Long post, I apologize for the detail, but I didn’t want to find myself not providing the required information for the question. Summary: I am not an expert on setting up RAIDZ2, and am suspecting something in my setup is causing something to get bogged down. I’m looking for recommendations and why it would help. My initial suspicion is that I need to add a metadata, log, or cache vdev, though that’s little more than a hunch right now.
- Environment: TrueNAS Scale 24.10.2.4
- Dell Poweredge R730xd, disks presented directly, not RAID configured
- Data Disks: Micron_5200_MTFDDAK1T9TDD
- OS Disk: OCZ-Vertex3
- NIC: X520-DA2 10Gb
- Memory: 62.8 GiB, ECC. Currently showing 6.7 GiB to services, 22.9 to ZFS cache.
- CPU: Xeon E5-2623 v3 @ 3GHz. 2 CPUs, total of 8 cores.
- Raid configuration: 2xRAIDZ2 | 6 wide | 1.75 TiB,
- No Metadata, Log, Cache, or dedup vdevs.
- 2 x spare drives,
- Currently 61% full. Usable capacity 13.8 TiB, used 8.41TiB.
- ZFS health shows good, no errors, and no smart errors.
- 3 datasets, plus the iocage/ix-applications
- 1 NFS share, 1 SMB share, and one that is both SMB and NFS
Testing when I changed to 10Gb in my house about 6 months ago showed consistent large file transfers (multi-gig movie files) that would top out around 1 GBps and settle around 600 GBps (nework traffic of 9.2 Gbps, settling around 4.8 Gbps). I established this was to be expected with the zfs cache in memory filling up and then writing at disk speed, and was happy with it.
I retired several of my other pools over the last several months, deleted them, and then removed the disks, and at some point afterwards I noted that my file transfers to my one remaining pool would start out at full speed for a few seconds, and then slow down to something on the order of KBps to 2MBps.
I have tested the network layer, using iperf, and confirmed that at a network layer, my speed remains at the expected speed for 10Gb.

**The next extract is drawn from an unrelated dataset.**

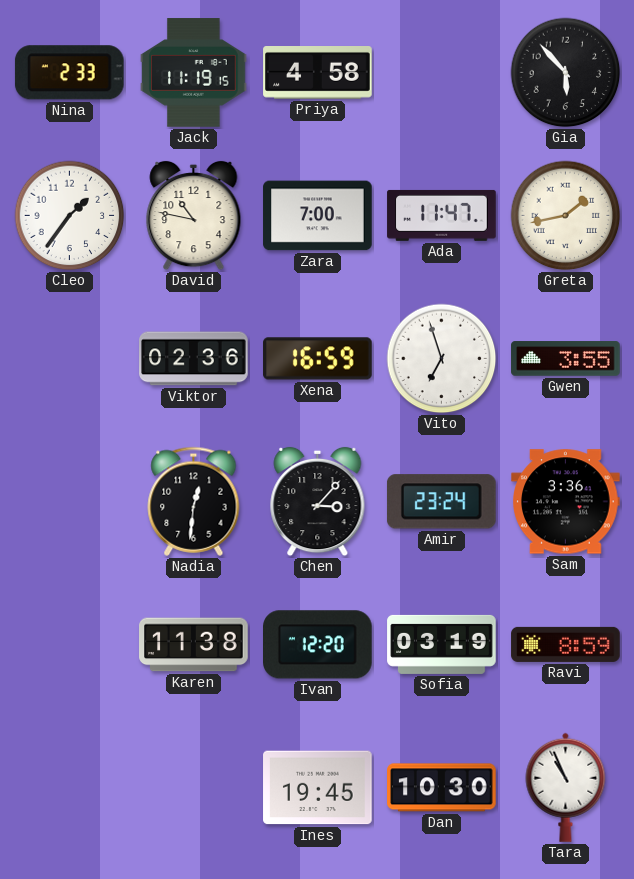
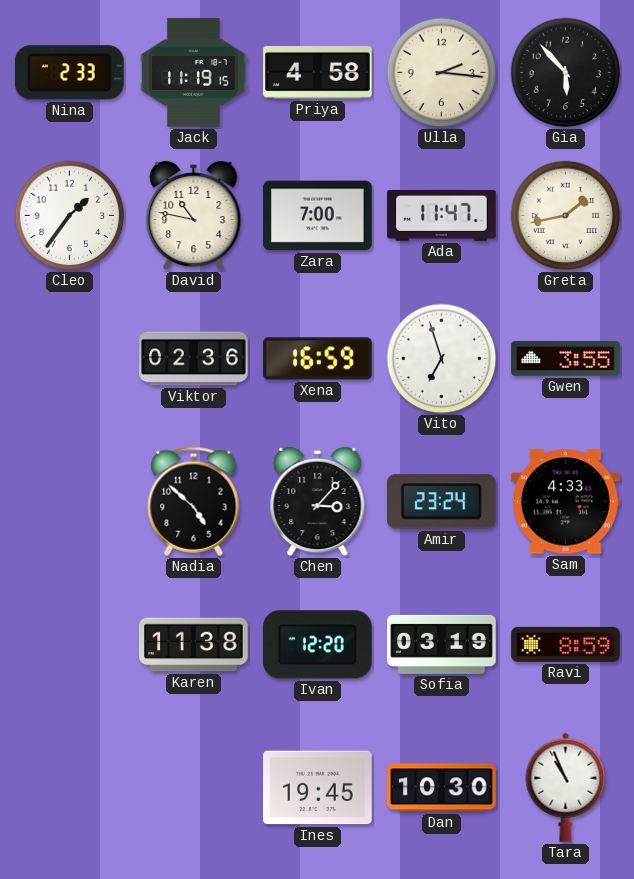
Ulla: none -> 2:16
Nadia: 12:31 -> 4:52
Sam: 3:36 -> 4:33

I have started trying to prepare myself for the upgrade to 25.04 to see if the problem is tied to the old version of Truenas, but when I decided to create a tar file of my docker apps as a backup, I noted that my performance was extremely slow; it was showing the same behavior internally as I was seeing on the SMB share. this leads me to believe the issue is with either the hardware or the ZFS configuration, and also eliminates the share protocol from the list of suspects. I then tested on the NFS share (again, same pool, different dataset), and confirmed it has the same behavior: fast for a couple meg, then slows down to KB to MBps.

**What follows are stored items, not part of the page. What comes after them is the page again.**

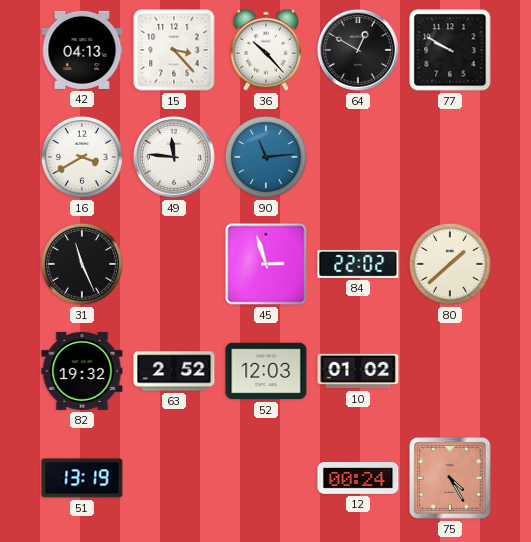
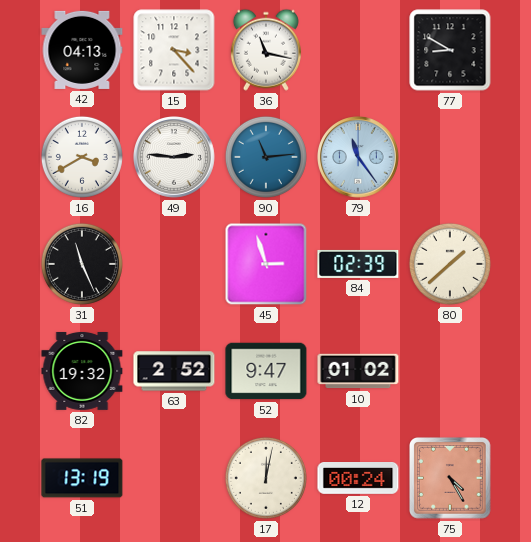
36: 10:23 -> 11:17
64: 12:50 -> none
77: 9:50 -> 8:50
49: 11:46 -> 2:46
79: none -> 11:24
84: 22:02 -> 02:39
52: 12:03 -> 9:47
17: none -> 12:02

Due to being a new member, I am unable to upload the output of performing an iostat -x 1 for an extended amount of time, can someone suggest a method of doing so? In the mean time I’ll put a comment with a subset of what i’m seeing in the results.
Current RAIDZ2 devs:
- RAIDZ2 device 1:
- sda, sdc, sde, sdf, sdg, sdh
- RAIDZ2 device 2:
- sdj, sdk, sdl, sdm, sdn, sdo
- Spares:
- sdb, sdi
What I noticed is that for extended periods of time, one of the raid devices (what I’m calling device 1, the a-h device) has at least one disk that becomes saturated at 100% utilization, and then periodically I get a burst of activity from the other device. I am at a loss as to what I need to do to fix this.

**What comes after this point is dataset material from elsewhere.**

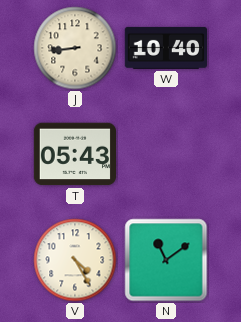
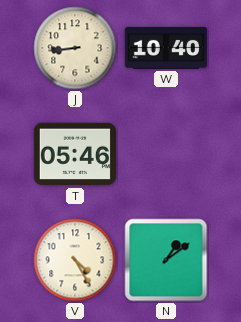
T: 05:43 -> 05:46
N: 11:09 -> 1:09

I am wondering if possibly when I deleted the unused pools, somehow I deleted something that was being used as a log, cache, or metadata vdev for this pool…I don’t know how I would have done that, but I can’t say it’s impossible. Either way, what should I next look at for troubleshooting this? I don’t want to try to upgrade to 25.04 if the i/o for this pool is abysmal or if the whole pool setup is already broken. I do have intel SSD D3-S4510 Series 1.92 TB drives that I could replace the microns with, if it would help (I retired my company’s datacenter a while back and they let me keep the hardware), as well as spare microns of the same model if simply adding a log, cache, or metadata vdev would help.